In [1]:
from pathlib import Path
import torch
import torchmetrics
from torch import nn
from torch.utils.data import Dataset, DataLoader
from sklearn.preprocessing import LabelEncoder
import pandas as pd
import numpy as np

## Create Dataset

### Define Dataset class

In [2]:
class CICIDSDataset(Dataset):
    """CIC-IDS-2017 Dataset."""

    def __init__(self, dataframe: pd.DataFrame, transform=None):
        self.dataframe = dataframe
        self.transform = transform

    def __len__(self):
        return len(self.dataframe)

    def __getitem__(self, idx):
        if torch.is_tensor(idx):
            idx = idx.tolist()

        features = self.dataframe.iloc[idx, :-1]
        features = np.array(features).astype('float32')
        label = self.dataframe.iloc[idx, -1]

        sample = (features, label)

        if self.transform:
            sample = self.transform(sample)

        return sample

### Define Dataset transformer

In [3]:
class myToTensor:
    """Convert ndarrays in sample to Tensors."""

    def __call__(self, sample: tuple):
        features, label = sample
        features = torch.from_numpy(features)
        return (features, label)

### Load CSV & Standardize features & Convert labels

In [4]:
csv_dir_path = Path('../../datasets/CIC-IDS-2017/MachineLearningCSV/MachineLearningCVE')

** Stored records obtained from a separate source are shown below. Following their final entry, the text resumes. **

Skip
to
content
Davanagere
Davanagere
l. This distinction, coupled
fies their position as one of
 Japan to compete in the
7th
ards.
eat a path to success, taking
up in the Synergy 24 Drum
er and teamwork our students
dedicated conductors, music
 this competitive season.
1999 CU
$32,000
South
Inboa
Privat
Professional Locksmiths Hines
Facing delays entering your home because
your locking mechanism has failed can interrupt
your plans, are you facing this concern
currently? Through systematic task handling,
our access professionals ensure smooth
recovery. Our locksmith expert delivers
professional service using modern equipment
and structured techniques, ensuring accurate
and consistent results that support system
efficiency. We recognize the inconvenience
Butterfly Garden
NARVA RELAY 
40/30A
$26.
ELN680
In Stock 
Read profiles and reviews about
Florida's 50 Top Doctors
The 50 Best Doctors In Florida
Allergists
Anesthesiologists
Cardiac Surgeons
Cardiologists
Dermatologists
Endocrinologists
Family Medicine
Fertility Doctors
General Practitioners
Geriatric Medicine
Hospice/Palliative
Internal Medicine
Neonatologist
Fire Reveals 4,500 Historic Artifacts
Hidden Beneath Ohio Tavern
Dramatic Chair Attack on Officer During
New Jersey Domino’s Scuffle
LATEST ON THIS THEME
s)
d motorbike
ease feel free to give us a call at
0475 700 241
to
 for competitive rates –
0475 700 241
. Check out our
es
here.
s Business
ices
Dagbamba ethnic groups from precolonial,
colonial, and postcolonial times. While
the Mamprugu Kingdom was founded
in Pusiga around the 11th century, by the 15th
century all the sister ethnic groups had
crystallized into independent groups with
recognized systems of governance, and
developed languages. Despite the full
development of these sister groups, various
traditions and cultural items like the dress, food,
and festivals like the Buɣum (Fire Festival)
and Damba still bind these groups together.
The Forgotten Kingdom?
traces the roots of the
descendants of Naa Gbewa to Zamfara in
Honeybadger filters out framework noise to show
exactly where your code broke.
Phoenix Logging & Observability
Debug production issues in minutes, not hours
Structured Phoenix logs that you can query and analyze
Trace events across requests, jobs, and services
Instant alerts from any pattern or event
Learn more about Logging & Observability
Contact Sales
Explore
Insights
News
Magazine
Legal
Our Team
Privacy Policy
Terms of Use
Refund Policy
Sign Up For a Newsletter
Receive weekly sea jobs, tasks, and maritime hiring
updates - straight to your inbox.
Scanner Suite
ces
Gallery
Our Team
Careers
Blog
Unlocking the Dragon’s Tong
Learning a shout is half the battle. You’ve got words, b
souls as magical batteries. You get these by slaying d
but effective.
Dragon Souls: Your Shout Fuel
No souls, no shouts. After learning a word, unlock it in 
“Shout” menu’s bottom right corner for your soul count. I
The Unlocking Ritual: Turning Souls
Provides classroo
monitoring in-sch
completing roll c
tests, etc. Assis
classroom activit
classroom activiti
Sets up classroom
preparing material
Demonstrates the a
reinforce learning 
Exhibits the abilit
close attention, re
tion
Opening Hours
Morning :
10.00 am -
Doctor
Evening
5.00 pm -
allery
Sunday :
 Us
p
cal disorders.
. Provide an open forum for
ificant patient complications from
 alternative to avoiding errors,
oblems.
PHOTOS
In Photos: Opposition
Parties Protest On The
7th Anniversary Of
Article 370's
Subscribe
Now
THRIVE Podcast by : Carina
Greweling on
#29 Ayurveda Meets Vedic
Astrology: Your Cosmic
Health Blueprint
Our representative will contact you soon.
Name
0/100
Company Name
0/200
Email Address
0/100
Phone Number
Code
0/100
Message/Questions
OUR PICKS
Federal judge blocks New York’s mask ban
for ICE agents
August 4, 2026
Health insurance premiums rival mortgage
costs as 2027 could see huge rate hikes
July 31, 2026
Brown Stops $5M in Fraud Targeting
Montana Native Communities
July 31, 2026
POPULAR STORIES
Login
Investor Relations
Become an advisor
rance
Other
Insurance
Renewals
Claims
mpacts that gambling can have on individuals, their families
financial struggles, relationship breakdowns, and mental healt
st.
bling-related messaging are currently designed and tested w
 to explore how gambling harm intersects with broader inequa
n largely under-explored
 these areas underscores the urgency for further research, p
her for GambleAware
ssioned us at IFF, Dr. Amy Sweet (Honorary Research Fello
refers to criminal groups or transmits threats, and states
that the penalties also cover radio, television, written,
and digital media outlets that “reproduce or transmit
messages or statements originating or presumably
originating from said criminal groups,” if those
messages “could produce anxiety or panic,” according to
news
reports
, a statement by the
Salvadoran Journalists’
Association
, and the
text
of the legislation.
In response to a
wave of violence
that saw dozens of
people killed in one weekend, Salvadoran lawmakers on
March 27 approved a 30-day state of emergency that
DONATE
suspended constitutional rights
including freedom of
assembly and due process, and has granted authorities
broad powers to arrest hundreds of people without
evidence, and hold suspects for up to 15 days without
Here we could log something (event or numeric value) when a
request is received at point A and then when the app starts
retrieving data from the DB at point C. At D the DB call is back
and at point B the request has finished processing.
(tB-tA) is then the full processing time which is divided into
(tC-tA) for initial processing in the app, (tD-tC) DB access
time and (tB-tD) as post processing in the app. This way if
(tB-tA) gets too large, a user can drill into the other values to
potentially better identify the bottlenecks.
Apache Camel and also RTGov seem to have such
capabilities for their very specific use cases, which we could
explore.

df_train = pd.read_csv(csv_dir_path / 'train.csv')
df_test = pd.read_csv(csv_dir_path / 'test.csv')

# Standardize features
epsilon = 1e-7  # avoid zero division
feature_columns = df_train.columns[df_train.columns != 'Label']
df_train[feature_columns] = (df_train[feature_columns] - df_train[feature_columns].mean()) / (df_train[feature_columns].std() + epsilon)
df_test[feature_columns] = (df_test[feature_columns] - df_test[feature_columns].mean()) / (df_test[feature_columns].std() + epsilon)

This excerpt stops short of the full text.